Coronavirus: 'No obvious source' of Leicester Covid-19 outbreak
There is no obvious source for a recent surge in coronavirus cases in Leicester, a report has found.
Public Health England (PHE) found "no explanatory outbreaks in care homes, hospital settings, or industrial processes".
Its analysis of cases showed more "young and middle-aged people" in the city had tested positive for Covid-19 than in other parts of the Midlands.
But the spread did not appear to be "unconstrained", it found.
The report was released on the evening before schools in the city were due to close to all but a handful of children as part of local lockdown measures.
Admissions 'decreased rapidly'
The preliminary investigation said the increase in reported cases could partly be due to a "growth in availability of testing" in Leicester.
It confirmed a concentration of new cases in the North Evington ward of the city.
The report said hospitals in Leicester were currently treating 80 patients with Covid-19, 10 of whom required ventilation.
Patient numbers had "decreased rapidly" since a surge in early April but new admissions had "remained steady" at between six and 10 per day throughout June.
On Monday, as he announced the local lockdown for the city, Health Secretary Matt Hancock said it had "10% of all positive cases" over the previous week.
The report said the increase in positive cases was "most marked" among the under-19 year group.
While there had been "good provision of primary school access for children" since the beginning of June, researchers said, they could find no "analytical link" between this and "any real or apparent rise in new infections".

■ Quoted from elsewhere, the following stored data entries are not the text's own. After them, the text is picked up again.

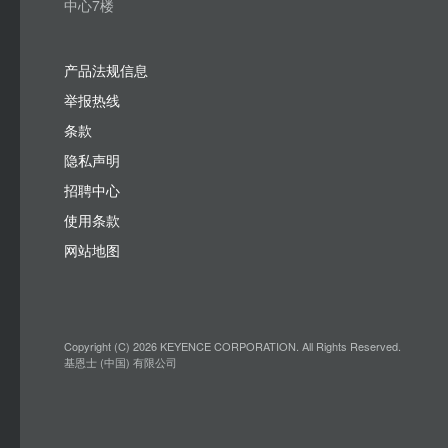
中心7楼
产品法规信息
举报热线
条款
隐私声明
招聘中心
使用条款
网站地图
Copyright (C) 2026 KEYENCE CORPORATION. All Rights Reserved.
基恩士 (中国) 有限公司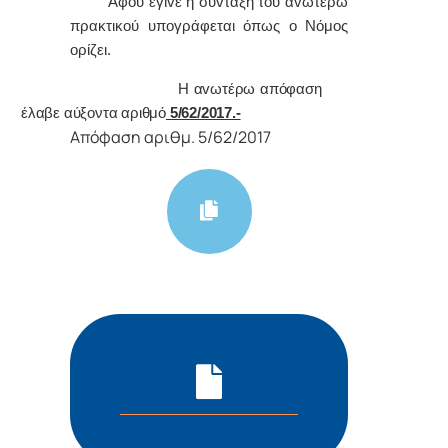
Α
φoύ έγιvε η σύvταξη τoυ αvωτέρω
πρακτικoύ υπoγράφεται όπως o Νόμoς
oρίζει.
Η αvωτέρω απόφαση
έλαβε αύξοντα αριθμό
5/62/2017.-
Απόφαση αριθμ. 5/62/2017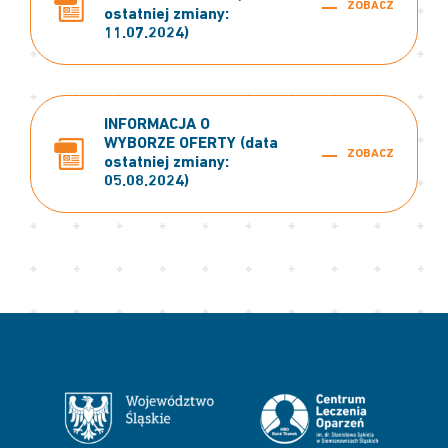
ZOBACZ
ostatniej zmiany:
11.07.2024)
INFORMACJA O
WYBORZE OFERTY (data
ZOBACZ
ostatniej zmiany:
05.08.2024)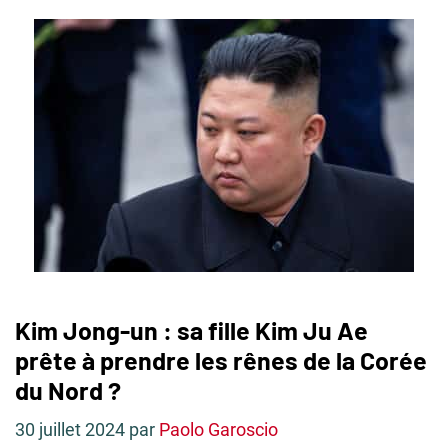
Kim Jong-un : sa fille Kim Ju Ae
prête à prendre les rênes de la Corée
du Nord ?
30 juillet 2024
par
Paolo Garoscio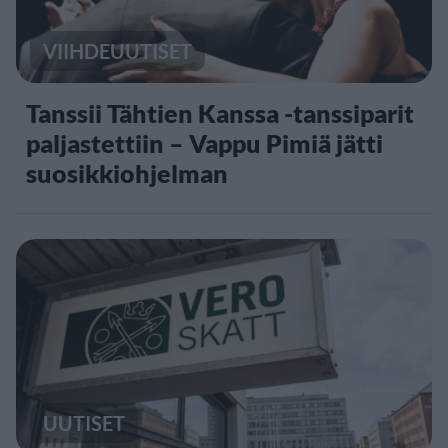
VIIHDEUUTISET
Tanssii Tähtien Kanssa -tanssiparit
paljastettiin – Vappu Pimiä jätti
suosikkiohjelman
UUTISET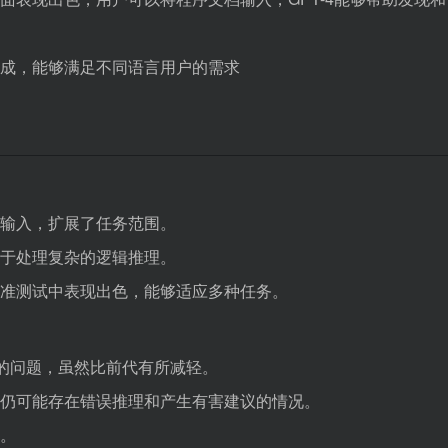
和生成，能够满足不同语言用户的需求
输入，扩展了任务范围。
于处理复杂的逻辑推理。
准测试中表现出色，能够适应多种任务。
实的问题，虽然比前代有所减轻。
仍可能存在错误推理和产生有害建议的情况。
。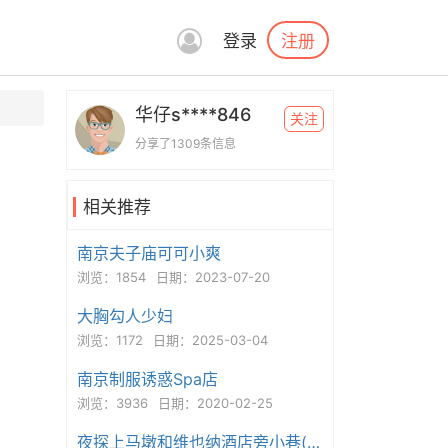
注册
登录
华仔s****846
关注
分享了1309条信息
相关推荐
南京夫子庙可可小爽
浏览：1854
日期：2023-07-20
大胸勾人少妇
浏览：1172
日期：2025-03-04
南京制服诱惑Spa店
浏览：3936
日期：2020-02-25
夜探上马墩和维也纳酒店旁小巷(同发xxy)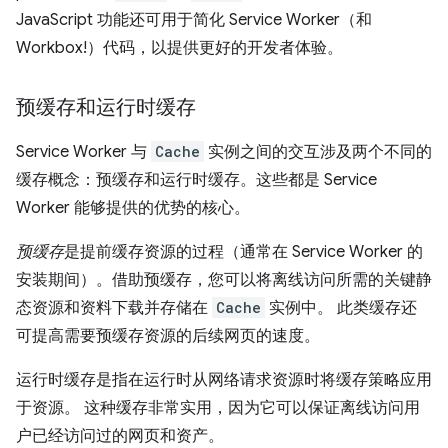
JavaScript 功能还可用于简化 Service Worker（和
Workbox!）代码，以提供更好的开发者体验。
预缓存和运行时缓存
Service Worker 与
Cache
实例之间的交互涉及两个不同的
缓存概念：预缓存和运行时缓存。这些都是 Service
Worker 能够提供的优势的核心。
预缓存
是提前缓存资源的过程（通常在 Service Worker 的
安装期间）。借助预缓存，您可以将离线访问所需的关键静
态资源和资料下载并存储在
Cache
实例中。 此类缓存还
可提高需要预缓存资源的后续网页的速度。
运行时缓存是指在运行时从网络请求资源时将缓存策略应用
于资源。
这种缓存非常实用，因为它可以保证离线访问用
户已经访问过的网页和资产。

However, they said it would "seem sensible to investigate" in order to exclude a link between this and an increase in young people testing positive for Covid-19.
Five schools in the city closed as a result of positive coronavirus tests, it added.
From Thursday, all schools in the lockdown area will be closed to all but children of key workers and pupils deemed vulnerable or having educational or health needs.
The rapid response investigation found 3,216 Covid-19 cases had been confirmed in the city since the start of the epidemic in March, and the majority of positive cases were found through Pillar 1 tests – those conducted in hospitals.
But since May the bulk of Leicester's infections have been discovered under Pillar 2 tests done outside of hospital.
Between 11-24 June, 944 were reported, 71 were in hospital, 873 were in the community.
The report said the increase in positive Pillar 2 tests is "probably linked, in part, to the availability of testing to the general public".